§ **Exercise brief**: Without including any image, retype the records word for word.
-------
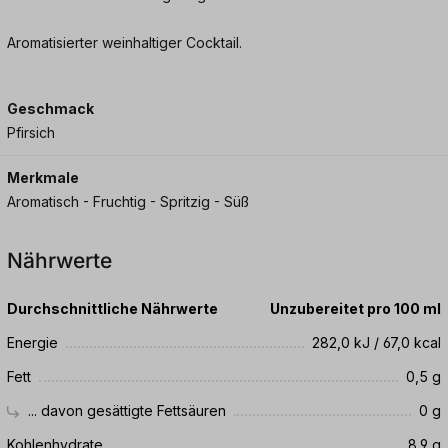
Aromatisierter weinhaltiger Cocktail.
Geschmack
Pfirsich
Merkmale
Aromatisch - Fruchtig - Spritzig - Süß
Nährwerte
Durchschnittliche Nährwerte
Unzubereitet pro 100 ml
Energie
282,0 kJ / 67,0 kcal
Fett
0,5 g
... davon gesättigte Fettsäuren
0 g
Kohlenhydrate
8,9 g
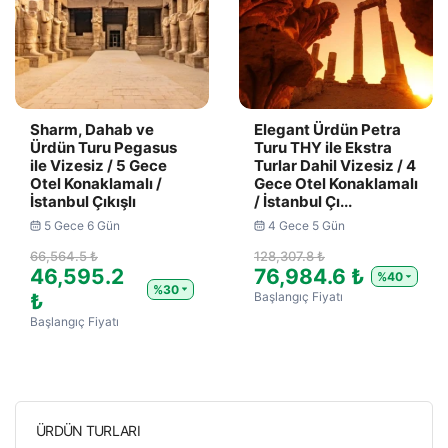
Sharm, Dahab ve
Elegant Ürdün Petra
Ürdün Turu Pegasus
Turu THY ile Ekstra
ile Vizesiz / 5 Gece
Turlar Dahil Vizesiz / 4
Otel Konaklamalı /
Gece Otel Konaklamalı
İstanbul Çıkışlı
/ İstanbul Çı...
5 Gece 6 Gün
4 Gece 5 Gün
66,564.5 ₺
128,307.8 ₺
46,595.2
76,984.6 ₺
%40
%30
₺
Başlangıç Fiyatı
Başlangıç Fiyatı
ÜRDÜN TURLARI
-------
§ **Your response**:
Aromatisierter weinhaltiger Cocktail.
Geschmack
Pfirsich
Merkmale
Aromatisch - Fruchtig - Spritzig - Süß
Nährwerte
Durchschnittliche Nährwerte
Unzubereitet pro 100 ml
Energie
282,0 kJ / 67,0 kcal
Fett
0,5 g
... davon gesättigte Fettsäuren
0 g
Kohlenhydrate
8,9 g
Sharm, Dahab ve
Elegant Ürdün Petra
Ürdün Turu Pegasus
Turu THY ile Ekstra
ile Vizesiz / 5 Gece
Turlar Dahil Vizesiz / 4
Otel Konaklamalı /
Gece Otel Konaklamalı
İstanbul Çıkışlı
/ İstanbul Çı...
5 Gece 6 Gün
4 Gece 5 Gün
66,564.5 ₺
128,307.8 ₺
46,595.2
76,984.6 ₺
%40
%30
₺
Başlangıç Fiyatı
Başlangıç Fiyatı
ÜRDÜN TURLARI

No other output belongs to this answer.